If the connector is configured to process convention-based deletes, then when null values for Kakfa records are discovered a DeleteOneModel will be used.

Data is written using the configured write concern level of the connection as specified in the connection string. If the bulk write fails (totally or partially) errors are logged and a simple retry logic is in place.

Sink Connector Configuration Properties

At the moment the following settings can be configured by means of the connector.properties file. For an example config file see MongoSinkConnector.properties.

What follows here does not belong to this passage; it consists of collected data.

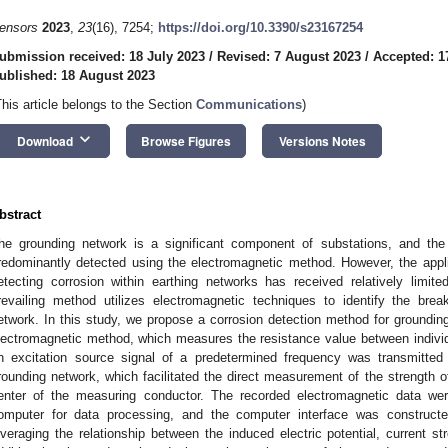
ensors
2023
,
23
(16), 7254;
https://doi.org/10.3390/s23167254
ubmission received: 18 July 2023
/
Revised: 7 August 2023
/
Accepted: 1
ublished: 18 August 2023
This article belongs to the Section
Communications
)
keyboard_arrow_down
Download
Browse Figures
Versions Notes
bstract
he grounding network is a significant component of substations, and the 
redominantly detected using the electromagnetic method. However, the appl
etecting corrosion within earthing networks has received relatively limited
revailing method utilizes electromagnetic techniques to identify the brea
etwork. In this study, we propose a corrosion detection method for groundi
lectromagnetic method, which measures the resistance value between individu
n excitation source signal of a predetermined frequency was transmitt
rounding network, which facilitated the direct measurement of the strength o
enter of the measuring conductor. The recorded electromagnetic data we
omputer for data processing, and the computer interface was constru
everaging the relationship between the induced electric potential, current st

Name Description Type Default Valid Values Importance
topics A list of kafka topics for the sink connector. list A non-empty list high
connection.uri The connection URI as supported by the official drivers. eg: mongodb://user@pass@locahost/. string mongodb://localhost:27017 A valid connection string high
database The database for the sink to write. string non-empty string high
collection Optional, single sink collection name to write to. If following multiple topics then this will be the default collection they are mapped to. string "" high
document.id.strategy The IdStrategy class name to use for generating a unique document id (_id) string com.mongodb.kafka.connect.sink.processor.id.strategy.BsonOidStrategy An empty string OR A string matching (\p{javaJavaIdentifierStart}\p{javaJavaIdentifierPart}*\.)*\p{javaJavaIdentifierStart}\p{javaJavaIdentifierPart}* high
delete.on.null.values Whether or not the connector tries to delete documents based on key when value is null boolean false medium
max.batch.size The maximum number of sink records to possibly batch together for processing int 0 [0,...] medium
max.num.retries How often a retry should be done on write errors int 3 [0,...] medium
retries.defer.timeout How long in ms a retry should get deferred int 5000 [0,...] medium
change.data.capture.handler The class name of the CDC handler to use for processing string "" An empty string OR A string matching (\p{javaJavaIdentifierStart}\p{javaJavaIdentifierPart}*\.)*\p{javaJavaIdentifierStart}\p{javaJavaIdentifierPart}* low
field.renamer.mapping An inline JSON array with objects describing field name mappings. Example: [{"oldName":"key.fieldA","newName":"field1"},{"oldName":"value.xyz","newName":"abc"}] string [] A valid JSON array low
field.renamer.regexp An inline JSON array with objects describing regexp settings. Example: [[{"regexp":"^key\\\\..*my.*$","pattern":"my","replace":""},{"regexp":"^value\\\\..*$","pattern":"\\\\.","replace":"_"}] string [] A valid JSON array low
key.projection.list A comma separated list of field names for key projection string "" low
key.projection.type The type of key projection to use string none [none, blacklist, whitelist] low
post.processor.chain A comma separated list of post processor classes to process the data before saving to MongoDB. list [com.mongodb.kafka.connect.sink.processor.DocumentIdAdder] A list matching: (\p{javaJavaIdentifierStart}\p{javaJavaIdentifierPart}*\.)*\p{javaJavaIdentifierStart}\p{javaJavaIdentifierPart}* low
rate.limiting.every.n After how many processed batches the rate limit should trigger (NO rate limiting if n=0) int 0 [0,...] low
rate.limiting.timeout How long in ms processing should wait before continue processing int 0 [0,...] low
value.projection.list A comma separated list of field names for value projection string "" low
value.projection.type The type of value projection to use string none [none, blacklist, whitelist] low
writemodel.strategy The class the handles how build the write models for the sink documents string com.mongodb.kafka.connect.sink.writemodel.strategy.ReplaceOneDefaultStrategy A string matching (\p{javaJavaIdentifierStart}\p{javaJavaIdentifierPart}*\.)*\p{javaJavaIdentifierStart}\p{javaJavaIdentifierPart}* low
topic.override.%s.%s The overrides configuration allows for per topic customization of configuration. The customized overrides are merged with the default configuration, to create the specific configuration for a topic. For example, topic.override.foo.collection=bar will store data from the foo topic into the bar collection. Note: All configuration options apart from 'connection.uri' and 'topics' are overridable. string "" Topic override low

Topic Specific Configuration Settings

The MongoDB Kafka Sink Connector, supports sinking data from multiple topics. However, as data may vary between the topics, individual configurations can be overriden using the topic.override.<topicName>.<configurationName> syntax. This allows any individual configuration to be overridden on a per topic basis.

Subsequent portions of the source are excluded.